Jedyne zdjecie z pierwszej JwT.


Następnego dnia nasze plany zdobycia Starorobociańskiego Wierchu rozwiały się w bardzo silnym wietrze i pogrzebane zostały padającym poziomo śniegiem. Udało nam się zaledwie dojść na Ornak przez przełęcz Iwaniacką. Odbiliśmy sobie porażkę nazajutrz przechodząc na halę Kondratową przez Czerwone Wierchy. Po miłym noclegu w kameralnym schronisku zdobyliśmy chlubę ceprów - Giewont. Na szczycie raczyliśmy się owocową herbatą, której smak zapadł nam bardzo w pamięć a skłonność do tego nałogu pozostała do dzisiaj.
 



Skleroza sprawia, że nie pamiętam dlaczego nie odbyła się JwT w roku 1995. Szykowaliśmy się do niej na pewno ale coś nie wypaliło. Za to 1996 ruszyliśmy w Zachodnie Tatry piętnastoosobową ekipą i pomściliśmy nasz niechlubny odwrót spod Starorobociańskiego Wierchu.

W drodze na górę naszych narzeń. W tle Starorobociański Wierch.
Ośmioosobowy zespół dokonał śmiałego “ataku szczytowego”. Śmiałego tym bardziej, że mieliśmy tylko jedną parę raków i do tego rozdzieloną pomiędzy dwie dziewczyny.


Na szczycie. Widok na stronę słowacką.

A góra była pokryta tak twardym śniegiem, że buty w ogóle nie zostawiały śladów. Za to pogoda była doskonała: słońce, lekki wiaterek i z pięć stopni mrozu. Największego wyczynu dokonała jednak następnego dnia Majka przechodząc samodzielnie przez przełęcz Iwaniacką na Ornak. Miała wtedy cztery lata.
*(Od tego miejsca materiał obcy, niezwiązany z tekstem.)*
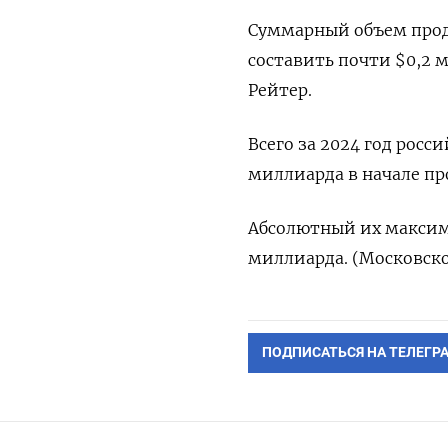
Суммарный объем прод
составить почти $0,2 
Рейтер.
Всего за 2024 год росс
миллиарда в начале пр
Абсолютный их максиму
миллиарда. (Московско
ПОДПИСАТЬСЯ НА ТЕЛЕГР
Uczesrnicy JwT96 przed schroniskiem na hali Ornak.
 



  Rok następny zaowocował ekipą ponad dwudziestu osób. Po raz pierwszy dal się zauważyć “trynd” wyrypiarski. Pierwszego dnia, Anemik z Agnieszką zbierali grupę w Chochołowskiej a Forssayt i ja postanowiliśmy tam dojść z Kuźnic przez Czerwone Wierchy. Może byśmy i doszli choć podpierałem się nosem wchodząc do schroniska a mniej więcej od doliny Kościeliskiej kląłem ten pomysł słowami nie zasługującymi na przypomnienie. Doszliśmy co prawda ale nie przez Czerwone a jedynie ceperską ścieżką pod reglami. Sprawił to wiatr nie byle jaki bo halny. Już w Kużnicach kolejka nie chodziła a na tablicy napisane było wielkimi literami: 40 m/s. Byliśmy jednak tak napaleni, że nie zdając sobie sprawy jaki to silny wiatr (40 m/s to 144 km/h, napór wiatru na ciało człowieka wynosi ponad 100 kG) poszliśmy na Halę Kondratową.
Na granicy lasu wiatr łamał potężne świerki niczym zapałki. Huku pękających pni nie da się zapomnieć. Podeszliśmy około stu metrów poniżej przełęczy pod Kopa Kondracką. Wicher obalał nas co chwila na ziemię a w najsilniejszych jego porywach nie można było oddychać. Gdy wiało w twarz po prostu nie dało się wypuścić powietrza. Obracaliśmy się tyłem do wiatru ale wtedy za głową było tak niskie ciśnienie, że wdech stawał się niemożliwy. Szybko straciliśmy siły i zdecydowaliśmy się na odwrót.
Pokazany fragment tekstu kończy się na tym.